Books

Women Are Only Allowed 100 Words Per Day In This Terrifying Dystopian Novel

by Sadie Trombetta
Penguin Random House

Women have a reputation for talking too much — one very much rooted in sexism. You don't have to look very hard in pop culture to find jokes about husbands who will do anything to avoid listening to their wives. From the early years of I Love Lucy and The Honeymooners to more recent episodes of shows like Modern Family and Blackish, viewers can see the same old bits about rambling women and the men who are tired of hearing their voices. But the assumption also transcends television and shows up in every day life, especially in the business world. In 2017, former Uber board member David Bonderman said that having more women on the board would mean more talking, a sexist comment that eventually lead to his resignation.

While it is true women talk more than men in private — with their friends and family, women tend to speak at greater length and about more personal subjects, according to researcher and author Deborah Tannen — women actually talk far less than men in public.

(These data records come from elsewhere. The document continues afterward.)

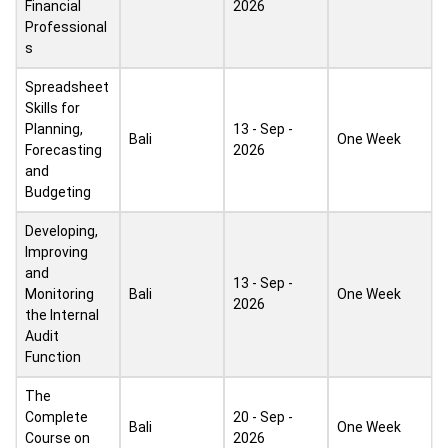
Financial
2026
Professional
s
Spreadsheet
Skills for
Planning,
13 - Sep -
Bali
One Week
Forecasting
2026
and
Budgeting
Developing,
Improving
and
13 - Sep -
Monitoring
Bali
One Week
2026
the Internal
Audit
Function
The
Complete
20 - Sep -
Bali
One Week
Course on
2026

Researchers Barbara and Gene Eakins conducted a study on gender and discourse and found that during meetings, men spoke more often and longer than women. In fact, the longest comment made by a woman was shorter than the shortest comment made by a man. Still, women have a reputation for being chatterboxes, a trait viewed very negatively in American culture, and as such, are constantly being told to relax, pipe down, and shut up.

There is a long history of patriarchal societies attempting to silence women. But what would happen if they succeeded, if women were in fact limited in not only what they could say, but how often they could speak? That terrifying reality is the premise of Christina Dalcher's Vox, a chilling dystopian novel that imagines a world in which women are limited to speaking just 100 words a day.

Vox by Cristina Dalcher, $17, Amazon

"This is how things are now: We have allotments of one hundred words a day," explains Dr. Jean McClellan, the narrator of Vox and the character through which readers experiencing the chilling world it contains. "My books, even the old copies of Julia Child and — here's the irony — the tattered red-and-white-checked Better Homes and Gardens a friend decided would be a cute joke for a wedding gift, are locked in the cupboards so Sonia can't get at them. Which means I can't get at them either. Patrick carries the keys around like a weight, and sometimes I think it's the heaviness of this burden that makes him look older."

A married mother of four who, in a former life before the government and the entire country was hijacked by a fundamentalist movement, was a successful cognitive linguist at the very top of her field, Jean is struggling to exist in a new world that keeps track of the amount of words women speak and punishes those who go over their limit. Led by Reverend Carl, the Pure Movement has reshaped the United States into a place where women are prohibited from holding jobs, having bank accounts, writing, reading, studying academic subjects like biology or mathematics, or saying more than a mere 100 words a day. Trapped in her house all day long where she works as a wife, mother, and housekeeper, Jean longs for a freedom she once knew — one she has no hope, and no real plan, of regaining.

What is even more terrifying for Jean is the fact the silence has also been forced upon her young daughter, Sonia, who has known little else but this crushing reality. "It's frightening what she's grown to accept as normal," she says. Worse still, her three sons and her own husband seem to accept the new normal, and actively support its continued restrictions on women.

When the President's older brother, one of the most influential members of the Pure Movement, is in a skiing accident that damages the part of his brain that controls language, Jean gets a chance to use her voice. Forced out of her mandatory retirement, she is asked to work on a cure to save him and give him the ability to speak again. But what will she do with her newly regained voice, and what length is she willing to go to in order to keep it?

A searing dystopian novel that reads like a pulsing thriller, Dachner's thought-provoking debut serves as a kind of call to action to those whose privilege has made it easy for them to stay silent. "'We're on a slippery slide to prehistory, girls,'" Jean's friend and former college roommate warns the women in the book as well as those reading it. "'Think about it. Think about where you'll be — where your daughters will be — when the courts turn back the clock. Think about words like 'spousal permission' and 'paternal consent.' Think about waking up woke morning and finding you don't have a voice in anything.'" What would you do to protect your power to speak? After reading Vox, you might find your answer surprises you.